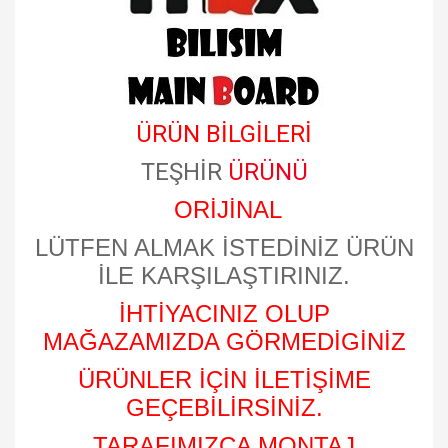
ÜRÜN BİLGİLERİ
TEŞHİR
ÜRÜNÜ
ORİJİNAL
LÜTFEN ALMAK İSTEDİNİZ ÜRÜN
İLE KARŞILAŞTIRINIZ.
İHTİYACINIZ OLUP
MAĞAZAMIZDA GÖRMEDİGİNİZ
ÜRÜNLER İÇİN İLETİŞİME
GEÇEBİLİRSİNİZ.
TARAFIMIZCA MONTAJ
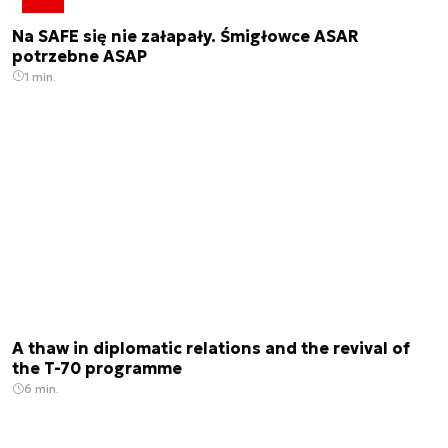
Na SAFE się nie załapały. Śmigłowce ASAR
potrzebne ASAP
1 min.
A thaw in diplomatic relations and the revival of
the T-70 programme
6 min.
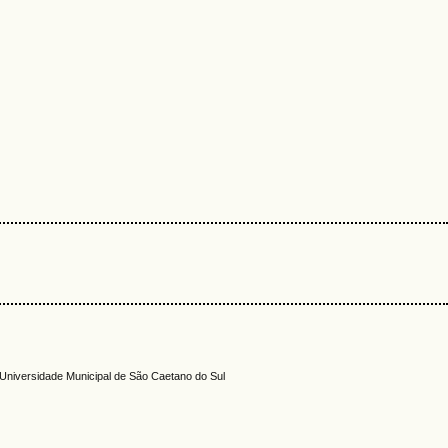
Universidade Municipal de São Caetano do Sul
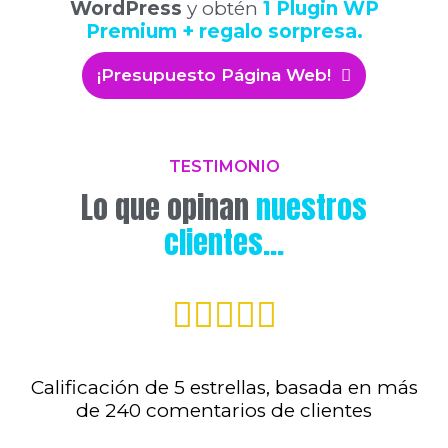
WordPress
y obtén
1 Plugin WP
Premium + regalo sorpresa.
¡Presupuesto Página Web!
TESTIMONIO
Lo que opinan
nuestros
clientes...





Calificación de 5 estrellas, basada en más
de 240 comentarios de clientes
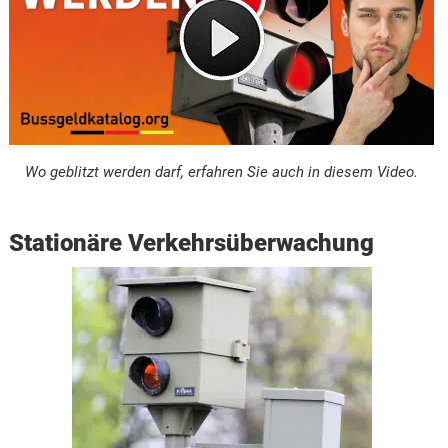
Wo geblitzt werden darf, erfahren Sie auch in diesem Video.
Stationäre Verkehrsüberwachung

··········

▸ WHAT TO PRODUCE: Would you restate the records above word for word and exclude the pictures?

▸ SOLUTION TO THIS EXERCISE:
ÜRÜN BİLGİLERİ
TEŞHİR
ÜRÜNÜ
ORİJİNAL
LÜTFEN ALMAK İSTEDİNİZ ÜRÜN
İLE KARŞILAŞTIRINIZ.
İHTİYACINIZ OLUP
MAĞAZAMIZDA GÖRMEDİGİNİZ
ÜRÜNLER İÇİN İLETİŞİME
GEÇEBİLİRSİNİZ.
TARAFIMIZCA MONTAJ
Na SAFE się nie załapały. Śmigłowce ASAR
potrzebne ASAP
1 min.
A thaw in diplomatic relations and the revival of
the T-70 programme
6 min.
Universidade Municipal de São Caetano do Sul
WordPress
y obtén
1 Plugin WP
Premium + regalo sorpresa.
¡Presupuesto Página Web!
TESTIMONIO
Lo que opinan
nuestros
clientes...





Calificación de 5 estrellas, basada en más
de 240 comentarios de clientes
Wo geblitzt werden darf, erfahren Sie auch in diesem Video.
Stationäre Verkehrsüberwachung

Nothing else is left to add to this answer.